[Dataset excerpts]
········

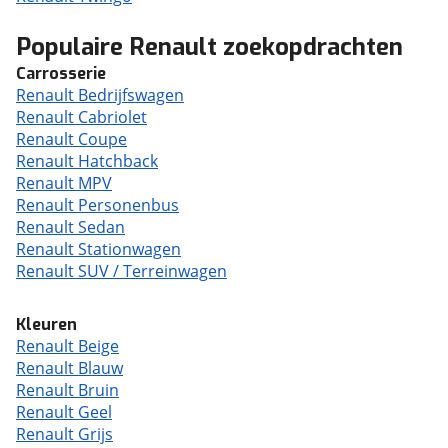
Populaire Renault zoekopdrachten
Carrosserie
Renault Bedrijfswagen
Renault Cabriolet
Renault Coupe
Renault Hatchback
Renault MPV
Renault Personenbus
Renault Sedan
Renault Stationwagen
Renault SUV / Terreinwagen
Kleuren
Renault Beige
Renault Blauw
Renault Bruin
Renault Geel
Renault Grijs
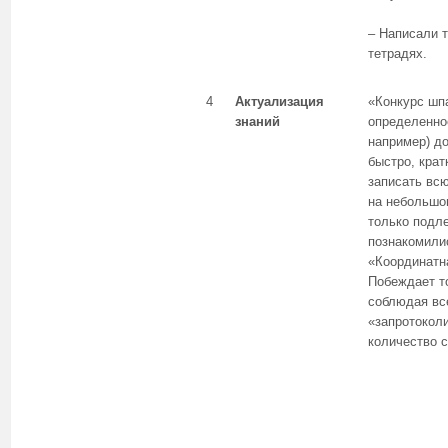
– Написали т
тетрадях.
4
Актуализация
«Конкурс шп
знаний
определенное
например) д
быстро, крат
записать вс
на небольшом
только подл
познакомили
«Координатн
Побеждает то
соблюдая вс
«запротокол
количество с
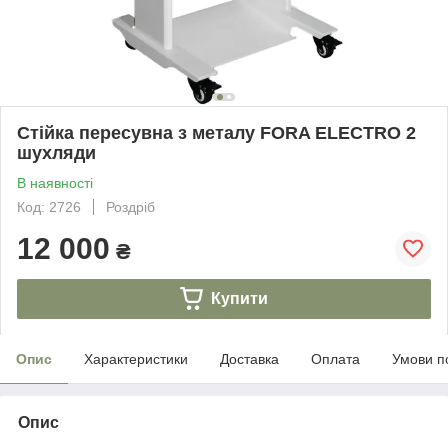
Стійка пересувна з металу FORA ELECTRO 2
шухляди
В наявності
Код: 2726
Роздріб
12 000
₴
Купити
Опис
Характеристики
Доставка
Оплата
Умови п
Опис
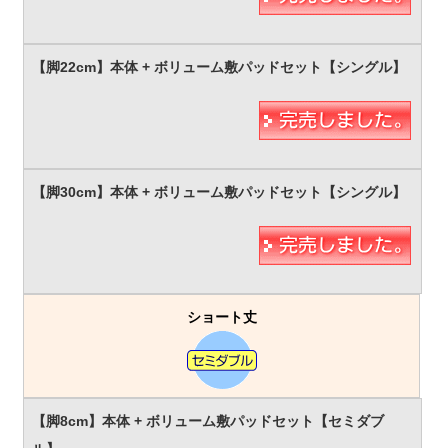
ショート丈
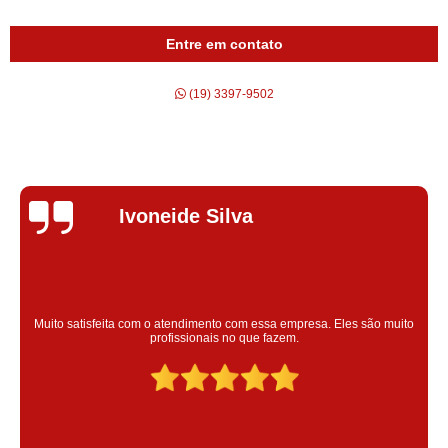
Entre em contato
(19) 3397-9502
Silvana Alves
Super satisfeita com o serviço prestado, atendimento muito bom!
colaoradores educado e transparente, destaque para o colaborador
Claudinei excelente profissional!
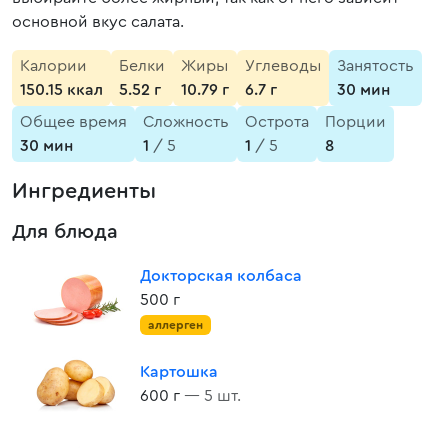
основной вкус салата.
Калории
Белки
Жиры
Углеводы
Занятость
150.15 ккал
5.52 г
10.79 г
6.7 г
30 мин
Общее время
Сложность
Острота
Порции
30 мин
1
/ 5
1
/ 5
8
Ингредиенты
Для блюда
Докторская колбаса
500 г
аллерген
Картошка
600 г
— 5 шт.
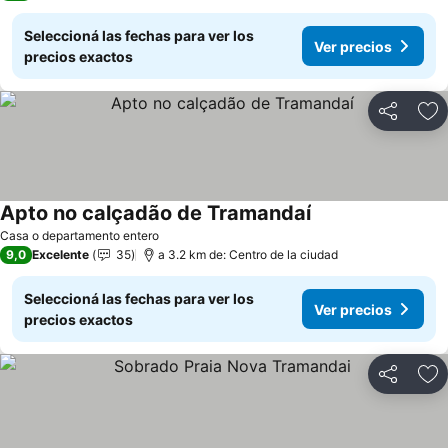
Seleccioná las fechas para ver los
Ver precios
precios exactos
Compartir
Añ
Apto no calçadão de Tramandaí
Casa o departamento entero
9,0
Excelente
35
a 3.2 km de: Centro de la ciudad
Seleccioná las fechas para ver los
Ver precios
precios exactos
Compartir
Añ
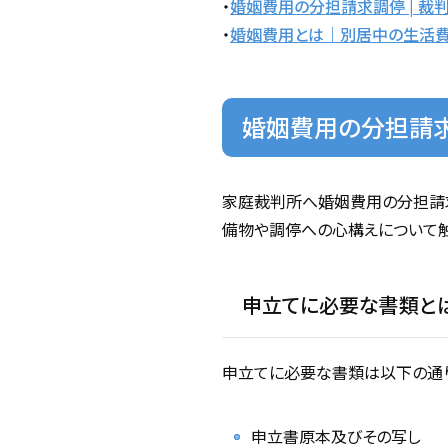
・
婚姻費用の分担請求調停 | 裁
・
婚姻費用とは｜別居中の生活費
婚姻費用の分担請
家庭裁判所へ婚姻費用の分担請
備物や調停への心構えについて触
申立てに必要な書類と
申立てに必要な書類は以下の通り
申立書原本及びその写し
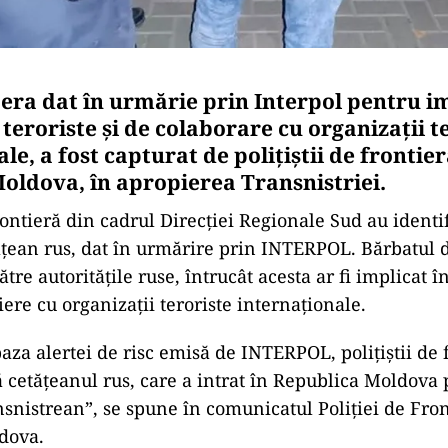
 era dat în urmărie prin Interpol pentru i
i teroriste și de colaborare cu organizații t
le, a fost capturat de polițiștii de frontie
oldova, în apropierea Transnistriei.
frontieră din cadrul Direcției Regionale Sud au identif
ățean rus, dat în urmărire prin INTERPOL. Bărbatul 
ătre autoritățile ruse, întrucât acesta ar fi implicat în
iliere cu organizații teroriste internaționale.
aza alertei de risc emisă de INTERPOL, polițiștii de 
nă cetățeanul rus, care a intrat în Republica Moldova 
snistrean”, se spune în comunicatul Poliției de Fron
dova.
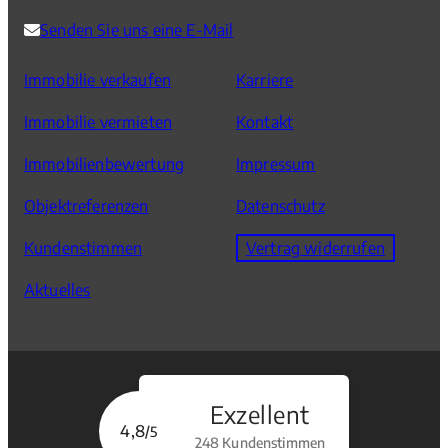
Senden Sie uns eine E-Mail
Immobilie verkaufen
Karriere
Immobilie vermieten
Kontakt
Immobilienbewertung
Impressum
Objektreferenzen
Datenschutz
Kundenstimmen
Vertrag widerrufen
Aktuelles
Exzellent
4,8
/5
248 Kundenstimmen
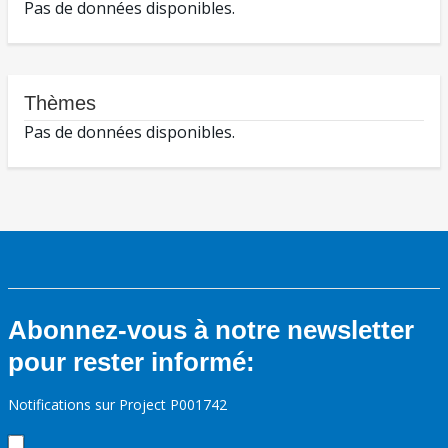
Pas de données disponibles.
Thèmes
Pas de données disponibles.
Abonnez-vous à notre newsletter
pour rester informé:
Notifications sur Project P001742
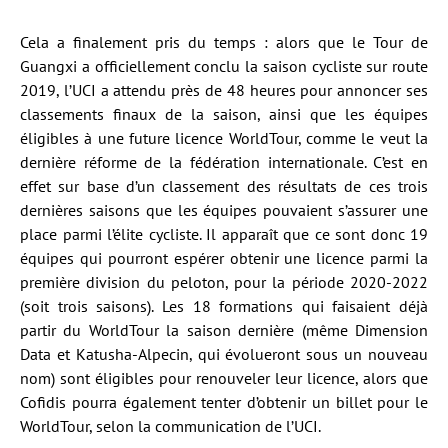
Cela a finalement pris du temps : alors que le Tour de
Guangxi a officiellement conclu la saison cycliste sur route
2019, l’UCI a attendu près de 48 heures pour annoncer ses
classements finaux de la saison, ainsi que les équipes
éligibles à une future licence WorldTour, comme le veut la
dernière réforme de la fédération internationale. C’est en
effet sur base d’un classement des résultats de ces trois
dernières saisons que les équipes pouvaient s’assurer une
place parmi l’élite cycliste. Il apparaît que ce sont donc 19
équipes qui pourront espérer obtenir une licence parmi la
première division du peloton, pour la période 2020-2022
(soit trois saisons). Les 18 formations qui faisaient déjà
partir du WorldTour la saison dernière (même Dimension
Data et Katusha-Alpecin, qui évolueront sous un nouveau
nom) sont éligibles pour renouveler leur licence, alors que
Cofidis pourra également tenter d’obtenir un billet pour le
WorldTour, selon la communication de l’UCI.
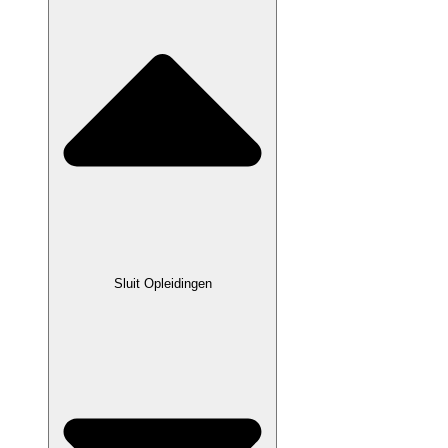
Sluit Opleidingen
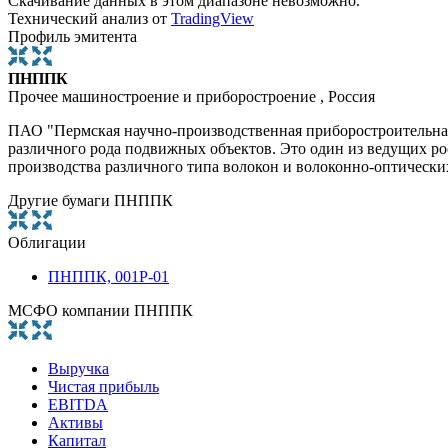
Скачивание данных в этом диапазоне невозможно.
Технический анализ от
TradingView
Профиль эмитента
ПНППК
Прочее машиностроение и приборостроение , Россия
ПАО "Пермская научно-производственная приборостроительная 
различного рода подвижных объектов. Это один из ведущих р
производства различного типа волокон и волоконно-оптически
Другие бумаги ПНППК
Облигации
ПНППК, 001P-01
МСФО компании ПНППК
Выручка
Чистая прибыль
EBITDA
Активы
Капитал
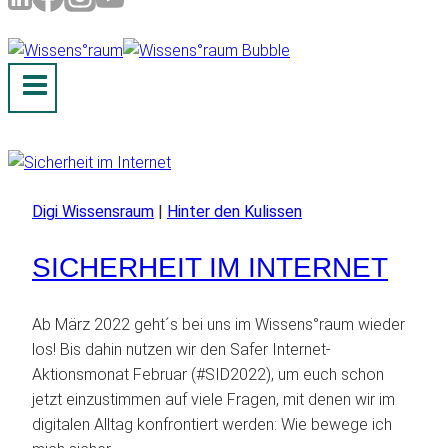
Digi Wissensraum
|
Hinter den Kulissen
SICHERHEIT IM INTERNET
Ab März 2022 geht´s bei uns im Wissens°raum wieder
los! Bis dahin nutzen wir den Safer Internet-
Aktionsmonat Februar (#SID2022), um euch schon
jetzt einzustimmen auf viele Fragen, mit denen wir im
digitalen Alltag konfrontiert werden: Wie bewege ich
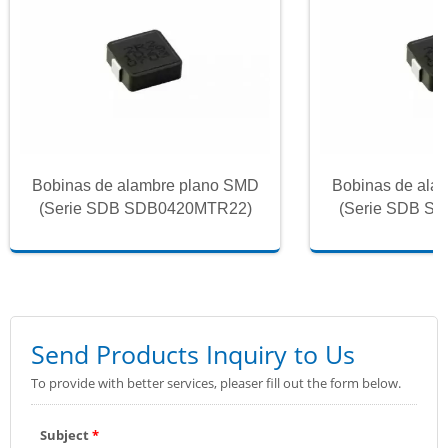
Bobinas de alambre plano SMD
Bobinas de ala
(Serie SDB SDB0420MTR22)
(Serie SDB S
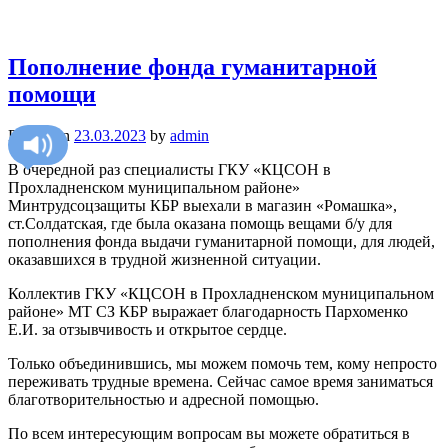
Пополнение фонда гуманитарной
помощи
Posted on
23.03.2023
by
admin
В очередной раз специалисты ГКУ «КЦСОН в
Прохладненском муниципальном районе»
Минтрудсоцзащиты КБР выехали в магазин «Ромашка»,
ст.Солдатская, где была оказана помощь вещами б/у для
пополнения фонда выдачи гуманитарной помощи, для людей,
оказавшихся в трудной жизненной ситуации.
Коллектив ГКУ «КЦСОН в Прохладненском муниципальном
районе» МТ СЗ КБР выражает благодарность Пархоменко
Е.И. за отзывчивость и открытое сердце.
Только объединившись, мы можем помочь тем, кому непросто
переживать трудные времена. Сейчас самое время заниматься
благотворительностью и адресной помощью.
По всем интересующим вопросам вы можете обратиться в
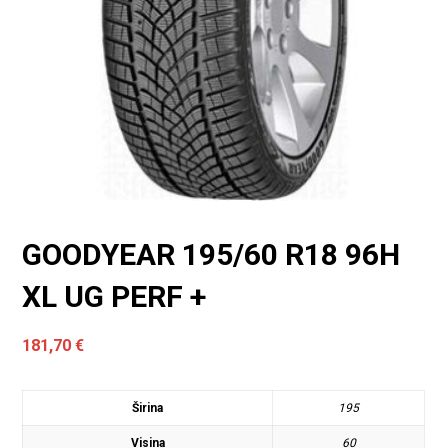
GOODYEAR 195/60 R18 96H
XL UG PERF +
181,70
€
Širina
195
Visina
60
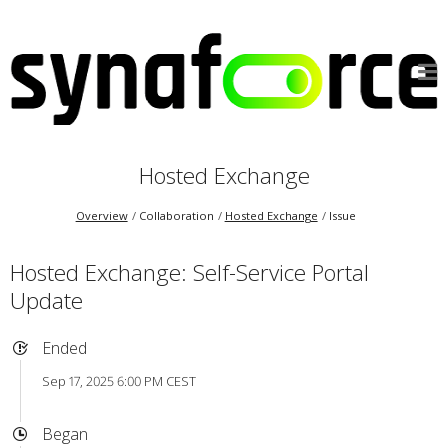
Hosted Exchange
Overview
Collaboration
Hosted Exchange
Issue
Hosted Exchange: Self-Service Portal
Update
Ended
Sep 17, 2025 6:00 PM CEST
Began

········

__What you should do__.
Repeat every line above exactly, minus the pictures.

__Final answer__.
Populaire Renault zoekopdrachten
Carrosserie
Renault Bedrijfswagen
Renault Cabriolet
Renault Coupe
Renault Hatchback
Renault MPV
Renault Personenbus
Renault Sedan
Renault Stationwagen
Renault SUV / Terreinwagen
Kleuren
Renault Beige
Renault Blauw
Renault Bruin
Renault Geel
Renault Grijs
– Написали т
тетрадях.
4
Актуализация
«Конкурс шп
знаний
определенное
например) д
быстро, крат
записать вс
на небольшом
только подл
познакомили
«Координатн
Побеждает то
соблюдая вс
«запротокол
количество с
Стійка пересувна з металу FORA ELECTRO 2
шухляди
В наявності
Код: 2726
Роздріб
12 000
₴
Купити
Опис
Характеристики
Доставка
Оплата
Умови п
Опис
ショート丈
Entre em contato
(19) 3397-9502
Silvana Alves
Super satisfeita com o serviço prestado, atendimento muito bom!
colaoradores educado e transparente, destaque para o colaborador
Claudinei excelente profissional!
основной вкус салата.
Калории
Белки
Жиры
Углеводы
Занятость
150.15 ккал
5.52 г
10.79 г
6.7 г
30 мин
Общее время
Сложность
Острота
Порции
30 мин
1
/ 5
1
/ 5
8
Ингредиенты
Для блюда
Докторская колбаса
500 г
аллерген
Картошка
600 г
— 5 шт.
Seleccioná las fechas para ver los
Ver precios
precios exactos
Compartir
Añ
Apto no calçadão de Tramandaí
Casa o departamento entero
9,0
Excelente
35
a 3.2 km de: Centro de la ciudad
Seleccioná las fechas para ver los
Ver precios
precios exactos
Compartir
Añ
・
婚姻費用の分担請求調停 | 裁
・
婚姻費用とは｜別居中の生活費
婚姻費用の分担請
家庭裁判所へ婚姻費用の分担請
備物や調停への心構えについて触
申立てに必要な書類と
申立てに必要な書類は以下の通り
申立書原本及びその写し
 era dat în urmărie prin Interpol pentru i
i teroriste și de colaborare cu organizații t
le, a fost capturat de polițiștii de frontie
oldova, în apropierea Transnistriei.
frontieră din cadrul Direcției Regionale Sud au identif
ățean rus, dat în urmărire prin INTERPOL. Bărbatul 
ătre autoritățile ruse, întrucât acesta ar fi implicat în
iliere cu organizații teroriste internaționale.
aza alertei de risc emisă de INTERPOL, polițiștii de 
nă cetățeanul rus, care a intrat în Republica Moldova 
snistrean”, se spune în comunicatul Poliției de Fron
dova.
Senden Sie uns eine E-Mail
Immobilie verkaufen
Karriere
Immobilie vermieten
Kontakt
Immobilienbewertung
Impressum
Objektreferenzen
Datenschutz
Kundenstimmen
Vertrag widerrufen
Aktuelles
Exzellent
4,8
/5
248 Kundenstimmen
Pas de données disponibles.
Thèmes
Pas de données disponibles.
Abonnez-vous à notre newsletter
pour rester informé:
Notifications sur Project P001742
Cela a finalement pris du temps : alors que le Tour de
Guangxi a officiellement conclu la saison cycliste sur route
2019, l’UCI a attendu près de 48 heures pour annoncer ses
classements finaux de la saison, ainsi que les équipes
éligibles à une future licence WorldTour, comme le veut la
dernière réforme de la fédération internationale. C’est en
effet sur base d’un classement des résultats de ces trois
dernières saisons que les équipes pouvaient s’assurer une
place parmi l’élite cycliste. Il apparaît que ce sont donc 19
équipes qui pourront espérer obtenir une licence parmi la
première division du peloton, pour la période 2020-2022
(soit trois saisons). Les 18 formations qui faisaient déjà
partir du WorldTour la saison dernière (même Dimension
Data et Katusha-Alpecin, qui évolueront sous un nouveau
nom) sont éligibles pour renouveler leur licence, alors que
Cofidis pourra également tenter d’obtenir un billet pour le
WorldTour, selon la communication de l’UCI.
Sluit Opleidingen
Скачивание данных в этом диапазоне невозможно.
Технический анализ от
TradingView
Профиль эмитента
ПНППК
Прочее машиностроение и приборостроение , Россия
ПАО "Пермская научно-производственная приборостроительная 
различного рода подвижных объектов. Это один из ведущих р
производства различного типа волокон и волоконно-оптически
Другие бумаги ПНППК
Облигации
ПНППК, 001P-01
МСФО компании ПНППК
Выручка
Чистая прибыль
EBITDA
Активы
Капитал
Digi Wissensraum
|
Hinter den Kulissen
SICHERHEIT IM INTERNET
Ab März 2022 geht´s bei uns im Wissens°raum wieder
los! Bis dahin nutzen wir den Safer Internet-
Aktionsmonat Februar (#SID2022), um euch schon
jetzt einzustimmen auf viele Fragen, mit denen wir im
digitalen Alltag konfrontiert werden: Wie bewege ich
Bobinas de alambre plano SMD
Bobinas de ala
(Serie SDB SDB0420MTR22)
(Serie SDB S
Пополнение фонда гуманитарной
помощи
Posted on
23.03.2023
by
admin
В очередной раз специалисты ГКУ «КЦСОН в
Прохладненском муниципальном районе»
Минтрудсоцзащиты КБР выехали в магазин «Ромашка»,
ст.Солдатская, где была оказана помощь вещами б/у для
пополнения фонда выдачи гуманитарной помощи, для людей,
оказавшихся в трудной жизненной ситуации.
Коллектив ГКУ «КЦСОН в Прохладненском муниципальном
районе» МТ СЗ КБР выражает благодарность Пархоменко
Е.И. за отзывчивость и открытое сердце.
Только объединившись, мы можем помочь тем, кому непросто
переживать трудные времена. Сейчас самое время заниматься
благотворительностью и адресной помощью.
По всем интересующим вопросам вы можете обратиться в
GOODYEAR 195/60 R18 96H
XL UG PERF +
181,70
€
Širina
195
Visina
60
Hosted Exchange
Overview
Collaboration
Hosted Exchange
Issue
Hosted Exchange: Self-Service Portal
Update
Ended
Sep 17, 2025 6:00 PM CEST
Began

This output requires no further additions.